WHAT THE TASK REQUIRES:
Pull out each line of the records holding the string "Topics".

DATA RECORDS:
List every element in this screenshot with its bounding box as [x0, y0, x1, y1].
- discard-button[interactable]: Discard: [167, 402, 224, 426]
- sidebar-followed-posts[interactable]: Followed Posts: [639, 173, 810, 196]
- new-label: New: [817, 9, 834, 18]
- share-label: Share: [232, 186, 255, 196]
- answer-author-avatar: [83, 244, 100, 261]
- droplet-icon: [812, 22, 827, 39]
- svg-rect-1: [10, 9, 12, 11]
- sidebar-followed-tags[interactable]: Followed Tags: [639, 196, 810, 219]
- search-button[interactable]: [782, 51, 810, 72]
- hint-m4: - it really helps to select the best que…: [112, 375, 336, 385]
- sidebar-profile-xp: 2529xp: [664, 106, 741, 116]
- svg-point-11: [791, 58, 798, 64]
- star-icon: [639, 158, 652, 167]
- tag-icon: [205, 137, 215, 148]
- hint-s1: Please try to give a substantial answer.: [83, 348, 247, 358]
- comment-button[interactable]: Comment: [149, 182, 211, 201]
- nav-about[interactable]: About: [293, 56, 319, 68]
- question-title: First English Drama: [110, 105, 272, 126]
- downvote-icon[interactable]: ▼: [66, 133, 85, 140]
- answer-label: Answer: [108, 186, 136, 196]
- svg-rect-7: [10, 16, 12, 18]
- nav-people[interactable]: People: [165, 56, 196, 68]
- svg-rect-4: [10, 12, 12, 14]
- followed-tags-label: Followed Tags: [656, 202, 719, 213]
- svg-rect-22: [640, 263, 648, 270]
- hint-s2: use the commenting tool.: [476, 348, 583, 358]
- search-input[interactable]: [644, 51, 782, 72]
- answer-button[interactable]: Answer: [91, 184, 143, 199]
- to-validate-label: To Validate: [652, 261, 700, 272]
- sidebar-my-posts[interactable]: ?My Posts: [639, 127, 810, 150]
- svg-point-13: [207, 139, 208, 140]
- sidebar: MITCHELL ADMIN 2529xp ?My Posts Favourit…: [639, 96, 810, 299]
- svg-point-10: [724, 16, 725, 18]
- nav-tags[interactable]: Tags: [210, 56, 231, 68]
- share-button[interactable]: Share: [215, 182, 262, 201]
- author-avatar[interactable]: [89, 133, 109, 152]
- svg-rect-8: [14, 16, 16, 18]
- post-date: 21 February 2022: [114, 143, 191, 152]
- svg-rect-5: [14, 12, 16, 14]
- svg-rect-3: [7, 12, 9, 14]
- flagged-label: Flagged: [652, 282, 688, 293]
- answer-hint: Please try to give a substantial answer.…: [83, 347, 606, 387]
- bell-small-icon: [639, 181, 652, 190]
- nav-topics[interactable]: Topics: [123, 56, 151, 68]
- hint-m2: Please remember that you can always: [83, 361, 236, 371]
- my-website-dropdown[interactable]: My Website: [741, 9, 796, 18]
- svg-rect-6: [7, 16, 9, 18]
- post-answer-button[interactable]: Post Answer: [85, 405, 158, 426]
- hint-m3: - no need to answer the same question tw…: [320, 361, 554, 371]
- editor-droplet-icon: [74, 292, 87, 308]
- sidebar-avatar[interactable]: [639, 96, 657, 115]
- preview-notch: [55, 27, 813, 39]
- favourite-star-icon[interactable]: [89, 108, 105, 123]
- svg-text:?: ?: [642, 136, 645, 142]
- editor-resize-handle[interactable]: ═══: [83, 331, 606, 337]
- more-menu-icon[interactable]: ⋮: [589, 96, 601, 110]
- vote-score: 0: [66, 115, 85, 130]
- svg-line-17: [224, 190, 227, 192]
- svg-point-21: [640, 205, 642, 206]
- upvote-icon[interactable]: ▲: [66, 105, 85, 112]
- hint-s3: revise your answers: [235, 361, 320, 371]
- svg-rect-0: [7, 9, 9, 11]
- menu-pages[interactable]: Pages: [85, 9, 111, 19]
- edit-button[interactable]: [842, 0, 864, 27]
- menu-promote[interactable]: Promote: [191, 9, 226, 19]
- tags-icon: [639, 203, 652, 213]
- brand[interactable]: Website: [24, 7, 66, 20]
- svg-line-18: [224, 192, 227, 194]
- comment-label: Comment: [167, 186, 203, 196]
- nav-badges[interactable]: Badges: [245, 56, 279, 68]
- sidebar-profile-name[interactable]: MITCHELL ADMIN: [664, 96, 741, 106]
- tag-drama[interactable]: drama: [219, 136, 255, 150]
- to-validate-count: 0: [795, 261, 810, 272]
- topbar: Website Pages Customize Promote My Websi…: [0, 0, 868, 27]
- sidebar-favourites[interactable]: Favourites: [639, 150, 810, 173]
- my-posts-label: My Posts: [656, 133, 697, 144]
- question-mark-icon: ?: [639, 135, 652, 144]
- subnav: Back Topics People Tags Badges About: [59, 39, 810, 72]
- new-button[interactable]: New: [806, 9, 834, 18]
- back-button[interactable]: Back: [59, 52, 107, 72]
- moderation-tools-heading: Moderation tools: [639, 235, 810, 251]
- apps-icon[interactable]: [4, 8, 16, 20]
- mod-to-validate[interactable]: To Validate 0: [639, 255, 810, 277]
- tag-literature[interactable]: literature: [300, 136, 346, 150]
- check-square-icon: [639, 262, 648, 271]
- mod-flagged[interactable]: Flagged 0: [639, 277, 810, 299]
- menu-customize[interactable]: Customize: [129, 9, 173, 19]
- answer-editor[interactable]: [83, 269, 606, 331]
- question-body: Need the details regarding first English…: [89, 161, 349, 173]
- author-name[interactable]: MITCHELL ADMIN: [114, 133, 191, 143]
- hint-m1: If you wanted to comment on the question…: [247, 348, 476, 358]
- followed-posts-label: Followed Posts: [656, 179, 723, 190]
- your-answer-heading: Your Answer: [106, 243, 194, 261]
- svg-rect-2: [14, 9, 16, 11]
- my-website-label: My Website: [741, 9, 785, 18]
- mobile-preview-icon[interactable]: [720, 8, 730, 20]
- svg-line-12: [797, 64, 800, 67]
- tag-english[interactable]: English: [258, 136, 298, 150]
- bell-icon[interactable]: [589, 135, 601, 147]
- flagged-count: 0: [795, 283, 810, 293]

ANSWER TO THIS PROBLEM:
- nav-topics[interactable]: Topics: [123, 56, 151, 68]
- subnav: Back Topics People Tags Badges About: [59, 39, 810, 72]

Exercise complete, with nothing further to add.